Pour l’époque, je me serais attendu à du cryptogay, comme dans Les Faux-Monnayeurs d’André Gide. On sait, mais on ne dit pas. Ici, non seulement l’homosexualité est dite, mais elle n’est pas montrée comme quelque chose de sale. Le professeur ne trahit personne. C’est lui la victime de l’oppression sociale qui lui impose de se cacher et de vivre sa sexualité à la marge de la société. Marge qui va le mettre dans des situations pouvant mettre en péril sa vie…
Le meilleur de cette nouvelle est sans nulle doute pour moi les derniers mots que je ne révèlerai pas, pour ne rien vous spoiler. Mais ceux-ci montrent la modernité de cette nouvelle qui n’empêchera malheureusement pas toutes les atrocités vécues par les homosexuels moins de vingt ans après sa parution.
Devez-vous lire cette nouvelle ?
Oui. Même sans lire cette nouvelle avec le prisme de l’Histoire, ce texte est magnifique. Presque un Mort à Venise poétique et sans divagation.
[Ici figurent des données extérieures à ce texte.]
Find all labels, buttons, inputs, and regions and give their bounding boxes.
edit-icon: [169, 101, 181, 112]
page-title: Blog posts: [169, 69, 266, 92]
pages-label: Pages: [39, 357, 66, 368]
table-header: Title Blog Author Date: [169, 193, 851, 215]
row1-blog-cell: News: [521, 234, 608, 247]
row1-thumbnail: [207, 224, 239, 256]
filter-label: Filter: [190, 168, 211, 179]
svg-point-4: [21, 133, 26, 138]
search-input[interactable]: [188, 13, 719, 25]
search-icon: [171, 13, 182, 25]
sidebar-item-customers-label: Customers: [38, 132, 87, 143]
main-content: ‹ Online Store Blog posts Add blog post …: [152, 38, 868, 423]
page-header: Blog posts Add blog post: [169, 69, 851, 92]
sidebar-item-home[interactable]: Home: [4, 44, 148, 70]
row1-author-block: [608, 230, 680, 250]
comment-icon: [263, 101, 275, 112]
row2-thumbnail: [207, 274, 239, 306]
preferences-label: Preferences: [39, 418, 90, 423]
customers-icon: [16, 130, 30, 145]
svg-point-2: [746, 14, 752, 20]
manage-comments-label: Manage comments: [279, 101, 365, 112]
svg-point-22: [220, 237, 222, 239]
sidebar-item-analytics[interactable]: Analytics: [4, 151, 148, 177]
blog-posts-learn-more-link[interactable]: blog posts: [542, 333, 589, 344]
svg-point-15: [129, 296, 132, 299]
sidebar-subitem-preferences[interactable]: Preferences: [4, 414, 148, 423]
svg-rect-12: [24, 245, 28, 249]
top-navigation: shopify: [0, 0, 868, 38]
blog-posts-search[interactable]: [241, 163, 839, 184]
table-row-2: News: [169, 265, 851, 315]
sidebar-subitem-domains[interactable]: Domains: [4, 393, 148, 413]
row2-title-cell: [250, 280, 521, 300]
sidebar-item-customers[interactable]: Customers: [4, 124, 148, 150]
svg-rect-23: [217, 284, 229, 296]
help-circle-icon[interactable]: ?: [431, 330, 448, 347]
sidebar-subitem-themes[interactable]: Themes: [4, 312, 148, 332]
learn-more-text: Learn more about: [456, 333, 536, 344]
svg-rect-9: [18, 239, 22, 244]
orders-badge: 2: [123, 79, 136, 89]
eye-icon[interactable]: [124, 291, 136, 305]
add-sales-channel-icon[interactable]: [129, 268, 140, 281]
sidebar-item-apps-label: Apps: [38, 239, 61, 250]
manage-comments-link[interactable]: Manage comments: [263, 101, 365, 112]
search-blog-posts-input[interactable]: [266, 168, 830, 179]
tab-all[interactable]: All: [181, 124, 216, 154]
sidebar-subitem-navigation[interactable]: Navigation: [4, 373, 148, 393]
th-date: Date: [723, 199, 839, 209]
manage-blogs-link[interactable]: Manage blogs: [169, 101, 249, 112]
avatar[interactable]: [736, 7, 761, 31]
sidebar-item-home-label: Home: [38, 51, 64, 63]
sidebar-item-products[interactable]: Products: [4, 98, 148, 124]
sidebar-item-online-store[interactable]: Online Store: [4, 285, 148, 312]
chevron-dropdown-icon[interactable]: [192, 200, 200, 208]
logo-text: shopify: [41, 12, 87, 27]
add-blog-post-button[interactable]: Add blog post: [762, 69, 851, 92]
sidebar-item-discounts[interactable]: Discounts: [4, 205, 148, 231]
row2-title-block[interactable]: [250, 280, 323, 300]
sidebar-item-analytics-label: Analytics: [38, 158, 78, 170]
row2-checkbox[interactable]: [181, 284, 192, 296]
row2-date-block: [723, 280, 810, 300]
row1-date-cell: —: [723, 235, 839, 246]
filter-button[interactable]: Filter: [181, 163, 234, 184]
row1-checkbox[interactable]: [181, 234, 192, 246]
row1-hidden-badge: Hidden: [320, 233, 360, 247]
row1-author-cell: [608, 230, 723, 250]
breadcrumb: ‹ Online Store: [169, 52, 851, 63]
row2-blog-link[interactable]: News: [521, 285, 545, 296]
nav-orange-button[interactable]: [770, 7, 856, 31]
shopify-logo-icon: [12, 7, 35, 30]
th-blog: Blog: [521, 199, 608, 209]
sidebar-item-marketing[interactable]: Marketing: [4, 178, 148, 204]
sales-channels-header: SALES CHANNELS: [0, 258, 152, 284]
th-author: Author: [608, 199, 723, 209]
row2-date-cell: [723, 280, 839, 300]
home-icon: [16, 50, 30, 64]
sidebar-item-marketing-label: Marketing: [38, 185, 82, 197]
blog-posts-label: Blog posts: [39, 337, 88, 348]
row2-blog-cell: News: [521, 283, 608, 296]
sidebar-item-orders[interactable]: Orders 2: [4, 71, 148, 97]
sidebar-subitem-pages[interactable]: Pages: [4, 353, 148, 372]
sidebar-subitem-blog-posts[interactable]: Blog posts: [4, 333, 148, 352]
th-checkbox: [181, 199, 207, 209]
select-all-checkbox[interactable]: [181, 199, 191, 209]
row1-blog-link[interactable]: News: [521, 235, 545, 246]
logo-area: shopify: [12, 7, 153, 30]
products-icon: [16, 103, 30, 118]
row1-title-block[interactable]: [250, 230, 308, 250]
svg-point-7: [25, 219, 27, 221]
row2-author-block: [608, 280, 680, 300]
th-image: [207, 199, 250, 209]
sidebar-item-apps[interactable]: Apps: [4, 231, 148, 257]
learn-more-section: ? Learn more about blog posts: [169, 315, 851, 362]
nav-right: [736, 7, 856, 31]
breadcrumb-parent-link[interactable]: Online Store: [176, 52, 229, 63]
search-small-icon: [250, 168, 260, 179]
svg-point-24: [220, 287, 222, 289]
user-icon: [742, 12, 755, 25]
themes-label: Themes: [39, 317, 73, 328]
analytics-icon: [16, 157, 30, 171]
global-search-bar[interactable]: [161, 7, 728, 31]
Si vous êtes fan de littérature générale, lisez-le !
Citation
Aucune souffrance n’est plus sacrée que celle qui par pudeur n’ose pas se manifester.
La Confusion des sentiments, Stephan Zweig

Où le trouver ?
En bibliothèque ou librairie, neuf ou d’occasion, numérique ou papier, avec les informations suivantes : La Confusion des sentiments, Stefan Zweig, Robert Laffont, 2019.